I think I got into it with or without my consent, when I was little, because I was DePaul School for Hearing and Speech, and I just became their little mascot, I say. They used to take me to visit doctors at hospitals and surgeons. They used to take me to talk with parents of other deaf kids. I just joined in on the efforts to advocate about cochlear Implants and oral deaf education. Then just the way my life unfolded from when I was a child to now, I was always in the public eye, with pageantry, I did theater. I was almost a natural advocate and spokesperson for it, so it was nothing I really decided to seek out later on in my life. So, I think for me, it was just a good fit. I love doing it.

Elena LaQuatra:

Then just the career I have now too, even fits more perfectly into it all, because I do have this platform and a title of a news anchor where I’m a little bit of a public figure in the city of Pittsburgh, which gives me even more of a platform to speak about oral deaf education, Cochlear Implants, accommodations for those who are deaf or hard of hearing. Then encouraging people who do have disabilities to be an advocate for themselves, and encouraging them to follow through with their dreams.

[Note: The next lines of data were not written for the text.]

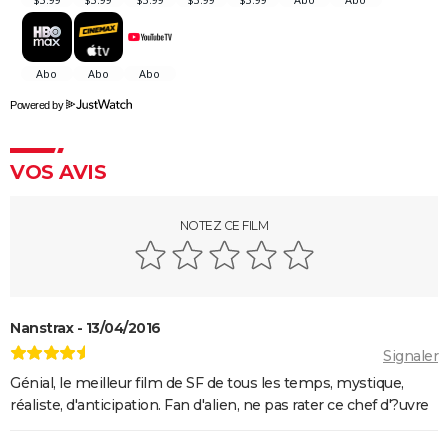
Alien, le huitième passager
E.T. l'extraterrestre
La Mouche
Powered by
Dune 3 : une bande-annonce spectaculaire pour le
final de la saga, on en a des frissons
VOS AVIS
Star Wars Starfighter : première image du film avec
Ryan Gosling
NOTEZ CE FILM
Nanstrax - 13/04/2016
Signaler
Génial, le meilleur film de SF de tous les temps, mystique,
réaliste, d'anticipation. Fan d'alien, ne pas rater ce chef d'?uvre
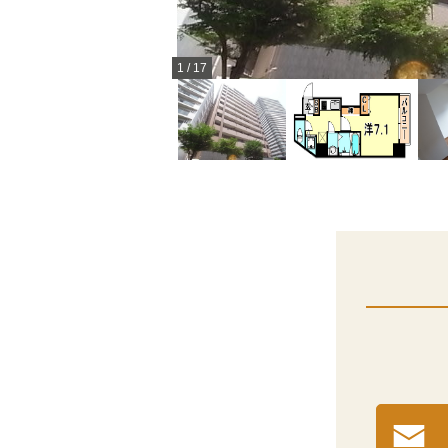
1
/
17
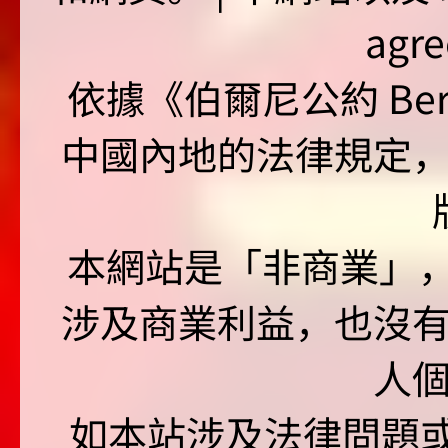
agr
依據《伯爾尼公約 Bern
中國內地的法律規定
本網站是「非商業」，"no
涉及商業利益，也沒
人
如本站涉及法律問題或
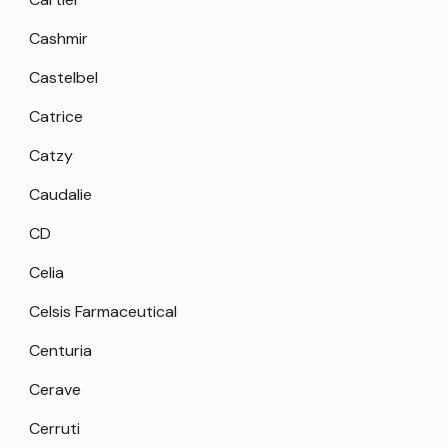
Cashmir
Castelbel
Catrice
Catzy
Caudalie
CD
Celia
Celsis Farmaceutical
Centuria
Cerave
Cerruti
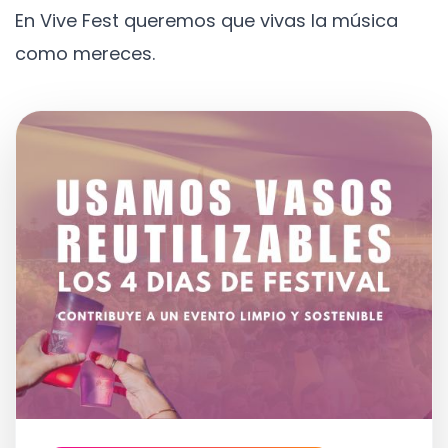
En Vive Fest queremos que vivas la música
como mereces.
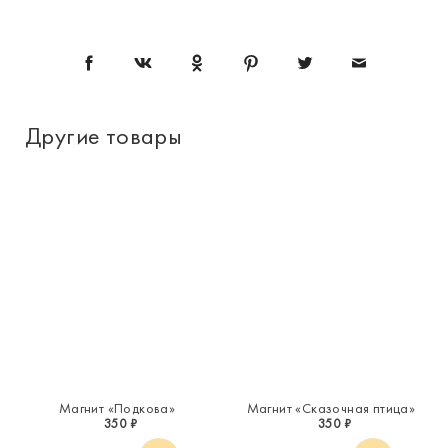
Другие товары
Магнит «Подкова»
Магнит «Сказочная птица»
350 ₽
350 ₽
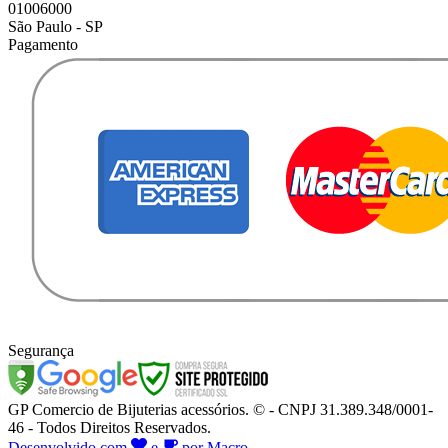
01006000
São Paulo - SP
Pagamento
Segurança
GP Comercio de Bijuterias acessórios. © - CNPJ 31.389.348/0001-
46 - Todos Direitos Reservados.
Desenvolvido com
e
por Macro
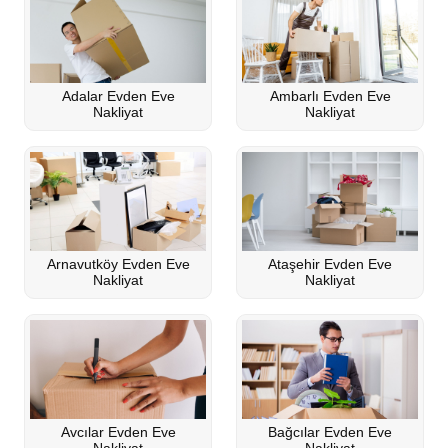
Adalar Evden Eve
Ambarlı Evden Eve
Nakliyat
Nakliyat
Arnavutköy Evden Eve
Ataşehir Evden Eve
Nakliyat
Nakliyat
Avcılar Evden Eve
Bağcılar Evden Eve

I’m not the most impressive deaf person by any means.

Elena LaQuatra:

I mean, there’s incredible people out there. I know you interview a lot of them and I think everyone you interview and everyone out there who has a story living with deafness or any disability really, there’s so many out there that have stories that prove you can accomplish and achieve anything, if you really just put the work in and set your mind to it. Maybe you might need a little accommodations here and there, a little bit of help, but it’s really about being an advocate and fighting for what you want and what’s going to make you happy in your life.

Richard:

That was going to be my last question, because I always ask the people I’m interviewing to sum up, if they have something to say to the public, because the mission that I have is to get people out of the isolation of deafness. I always try to ask people for a final statement, but I think you summed it up beautifully.

Elena LaQuatra:

Oh, thank you. I mean, it’s so true. I try to encourage that, especially in kids I talk to at a young age. Please do not let your disability and your deafness lead you to hide behind the corner, and not live your life to the fullest. It’s something that’s so minor, with technology nowadays, with hearing aids and Cochlear Implants and the options for people out there. Even if your option is American Sign Language, there’s no need to be embarrassed or hide about that. There’s so many resources out there as well for somebody to look into and people to confide in and talk to. There’s no need to not live your life in a way that’s going to make you happiest, just because you have hearing loss or you’re deaf.

Richard:

You know something? You are absolutely fantastic. This interview will help people move forward, and I really appreciate your time.

Elena LaQuatra:

Richard, thank you so much. I’m so glad you reached out to me, and I’m glad we were able to make this work.